Points (i) and (ii) go in opposite directions, and mainly affect the mean value of the projections for 2100. Their joint impact can be calculated in making projections, but it means that it’s necessary to take care in reading Annan and Hargreaves’ work. When they say, for example, that the probability of a climate sensitivity or more than 6 degrees C is small, this does not mean “It’s very unlikely that global average temperatures will rise by 6 degrees C”. On the contrary, the Annan and Hargreaves’ analysis implies that, given enough forcing (roughly speaking a quadrupling of CO2 relative to pre-industrial levels), an eventual increase of 6 degrees C is virtually inevitable.
Point (iii) means that the actual range of uncertainty about changes in average temperatures under any given scenario is greater than the range of uncertainty about a single model parameter such as sensitivity. We also have to take account of uncertainty about the relationship between human activity and the forcings that are defined on the input side of the model.
This brings us to point (iv) uncertainty about the model itself. GCM models have improved a lot in recent years, but there is still plenty of uncertainty about the details. Some of this makes it into calculations like those of Anna and Hargreaves, but some does not. For example, sensitivity appears as part of (as I read it) a linear relationship between equilibrium climate and the log of C02 emissions, but there must be some positive probability that the true relationship is nonlinear, with unmodelled effects coming into play as we move outside the range of temperatures on which the models have been estimated. I don’t see how work like that of Annan and Hargreaves capture the uncertainty associated with this possibility.
It also points to a more general problem. Bayesian reasoning is powerful, and a big improvement on older frequentist ways of thinking about probabilities, but it tends to produce overconfidence. If a given assumption is built into the prior probability distribution for a Bayesian model, it can’t be changed by contrary evidence. All you can do is scrap the model and start over. This is why there has been a lot of interest in more general models of uncertainty with unknown probabilities some of which is referred to in Stern. This is the main theme of my current research on uncertainty some of which you can read here.

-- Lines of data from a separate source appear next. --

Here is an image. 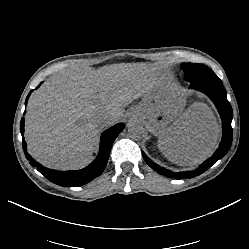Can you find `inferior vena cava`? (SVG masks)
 Segmentation results:
<instances>
[{
    "label": "inferior vena cava",
    "instance_id": "inferior-vena-cava-1",
    "mask_svg": "<svg viewBox=\"0 0 249 249\" xmlns=\"http://www.w3.org/2000/svg\"><path fill=\"white\" fill-rule=\"evenodd\" d=\"M111 120H112L111 117L106 115V114H103V115L99 116L98 119H97L99 128L103 129V128L109 126V123H110ZM139 126L143 127L141 124H138V125H135V128H137Z\"/></svg>",
    "mask_w": 249,
    "mask_h": 249
}]
</instances>
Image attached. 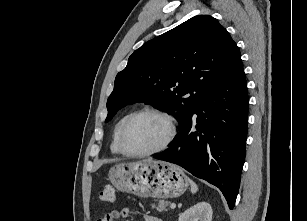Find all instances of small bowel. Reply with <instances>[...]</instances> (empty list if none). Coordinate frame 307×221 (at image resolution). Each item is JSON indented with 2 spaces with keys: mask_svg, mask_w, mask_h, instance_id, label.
I'll return each instance as SVG.
<instances>
[{
  "mask_svg": "<svg viewBox=\"0 0 307 221\" xmlns=\"http://www.w3.org/2000/svg\"><path fill=\"white\" fill-rule=\"evenodd\" d=\"M134 214L136 213L127 207L123 208L122 210L114 209L106 213L103 218L99 219L98 221H115L120 218H127ZM142 219L143 221H161L158 217L152 215H144Z\"/></svg>",
  "mask_w": 307,
  "mask_h": 221,
  "instance_id": "1",
  "label": "small bowel"
}]
</instances>
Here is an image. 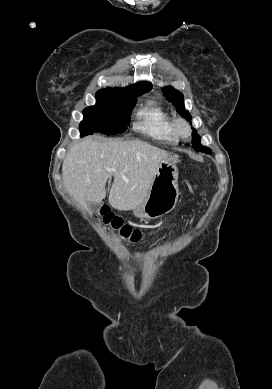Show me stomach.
Masks as SVG:
<instances>
[{"label": "stomach", "instance_id": "1", "mask_svg": "<svg viewBox=\"0 0 272 389\" xmlns=\"http://www.w3.org/2000/svg\"><path fill=\"white\" fill-rule=\"evenodd\" d=\"M177 157L168 156L158 165L145 200L133 213L137 218L156 219L172 211L178 201Z\"/></svg>", "mask_w": 272, "mask_h": 389}]
</instances>
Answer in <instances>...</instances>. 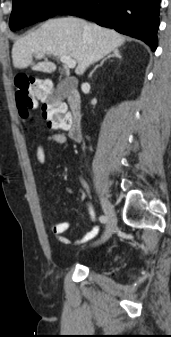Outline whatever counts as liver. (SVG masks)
I'll list each match as a JSON object with an SVG mask.
<instances>
[{
	"label": "liver",
	"instance_id": "1",
	"mask_svg": "<svg viewBox=\"0 0 171 337\" xmlns=\"http://www.w3.org/2000/svg\"><path fill=\"white\" fill-rule=\"evenodd\" d=\"M125 43V38L114 30L86 21L66 17L50 19L37 30L15 41L12 48L13 65L24 69L52 73L56 65L50 61L33 64V56L46 53L53 56H69L77 67L75 73L82 75L93 63Z\"/></svg>",
	"mask_w": 171,
	"mask_h": 337
}]
</instances>
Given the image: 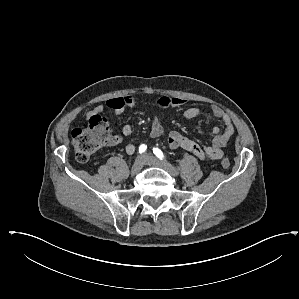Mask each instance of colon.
Listing matches in <instances>:
<instances>
[{"label": "colon", "instance_id": "obj_1", "mask_svg": "<svg viewBox=\"0 0 299 299\" xmlns=\"http://www.w3.org/2000/svg\"><path fill=\"white\" fill-rule=\"evenodd\" d=\"M112 139L107 120L101 115L91 116L86 127L72 131L71 141L76 161L87 162L100 147L111 143ZM230 164L228 158L221 160L224 168H228Z\"/></svg>", "mask_w": 299, "mask_h": 299}]
</instances>
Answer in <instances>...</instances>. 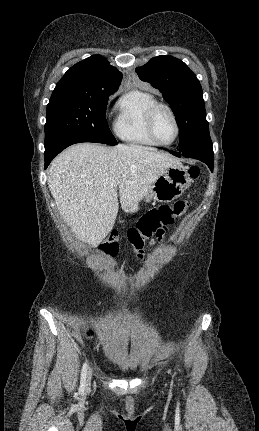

(i) low probability events at the tail of the distribution are important
(ii) when applied to the variable of interest, the likely rate of warming over the next century, the range of uncertainty in the Stern report does not appear excessive.
* See, for example, this piece by Ron Bailey, who also confuses changes in levels with changes in growth rates, and plugs the Copehnagen Consensus which even participants eventually realised was rigged.